TSpeactram' is the powerful and innovative debut album from Edinburgh based writer, singer/songwriter Marcas Mac an Tuairneir. 

Marcus, an acclaimed writer and Gaelic language exponent won the award for the best new Gaelic song at the Royal National Mòd in 2018 and the Virtual Mòd in 2020.

 "The album aims to bring back the Gaelic popular music tradition of the 1980s, that saw its advent with the likes of the 101 Band and Na Soluis Dhuibh.
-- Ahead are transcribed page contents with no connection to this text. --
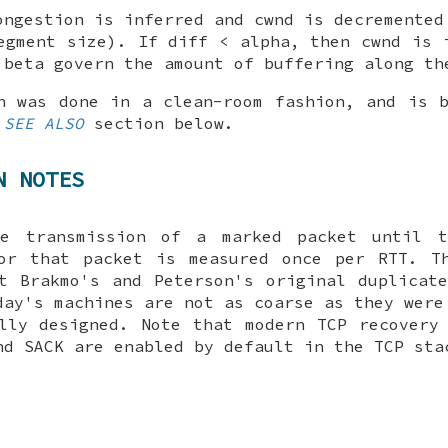
ongestion is inferred and cwnd is decremented
egment size). If diff < alpha, then cwnd is 
 beta govern the amount of buffering along th
n was done in a clean-room fashion, and is 
e
SEE ALSO
section below.
N NOTES
e transmission of a marked packet until 
for that packet is measured once per RTT. Th
t Brakmo's and Peterson's original duplicat
day's machines are not as coarse as they were
lly designed. Note that modern TCP recovery
nd SACK are enabled by default in the TCP sta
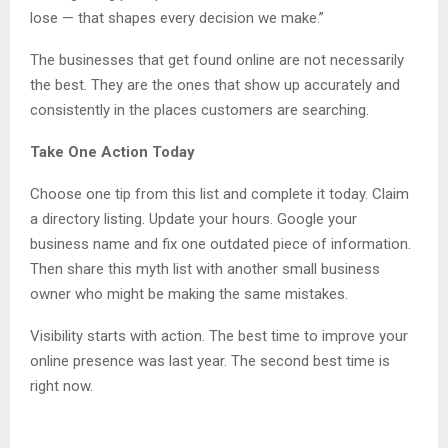
lose — that shapes every decision we make.”
The businesses that get found online are not necessarily
the best. They are the ones that show up accurately and
consistently in the places customers are searching.
Take One Action Today
Choose one tip from this list and complete it today. Claim
a directory listing. Update your hours. Google your
business name and fix one outdated piece of information.
Then share this myth list with another small business
owner who might be making the same mistakes.
Visibility starts with action. The best time to improve your
online presence was last year. The second best time is
right now.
Both outfits mapped the Gaelic language onto musical sounds being heard on mainstream radio at the time. 

Marcas has successfully managed to reintroduce this concept in Speactram by encapsulating the mood of upbeat contemporary sounds into Gaelic songs and introducing the genre of GaelPop - a pioneering new genre which sees Gaelic going pop." The Sound Cafe.


The creative ethos of the album making process has been exploration and experimentation, building on relationships where Marcas is comfortable articulating the gay and genderqueer aspects of his identity creatively. He has worked with some of the most celebrated Gaelic musicians on the scene today including Mary Ann Kennedy, who has also been the Executive Producer for the album, singers Rachel Walker and Gille MacKenzie and musician Pàdruig Morrison. 

Marcas also worked with singer-songwriter Adam Holmes and producer and instrumentalist Gary Keane. Nick Turner, of Watercolour music, has co-written a number of the tunes with Marcas alongside producing, mixing and mastering the album.


“If one song ever summed up the fate of Gaelic within the education system it is, without doubt, Runrig’s ‘Fichead Bliadhna’, says Marcas, referencing the 1979 hit from their Highland Connection album. “Fichead ’s a h-Ochd picks up that narrative, but instead of recounting the experience of a curriculum devoid of Gaelic, here we find outselves a few years down the line as dawn breaks on the newly-established Gaelic-medium education in Glasgow and Inverness.” So, the song fills a void in the folkore, with many young Gaelic singers now having benefitted from the opportunities those campaigners sought to endow them with. As the key-change shifts, the young man at the centre of the song’s story looks back on his first day at school, now aged twenty-eight, considering how far Scotland has come in terms of Gaelic and LGBTQ equality.
The song is housed on a brand-new digital platform, which includes testimony, literary references and film and television clips of the era, alongside brand new poetic works by Marcas, some of which he has brought to life through film. “Some of the filmpoems evoke the 1980s and use found footage to illustrate them,” he explains. “Others are more reflective of these contributions to Scottish public life in recognising their legacy, that which we benefit from in contemporary Scotland.”
“The COR project is of a very high calibre,” says Graeme Hawley of the NLS, who selected Marcas for the commission. “I love the look and feel – Marcas has absolutely nailed the aesthetics. I think it will be of huge interest to Gaelic speakers.”


The song will receive its first play on BBC Radio nan Gàidheal’s Feasgar on its 28th October commerical release date and will be released to radio after that initial spin. The date linking to the title is auspicious, without doubt, with Marcas, like his father, born on the 28th of his birth-month and brought up in a house with that number.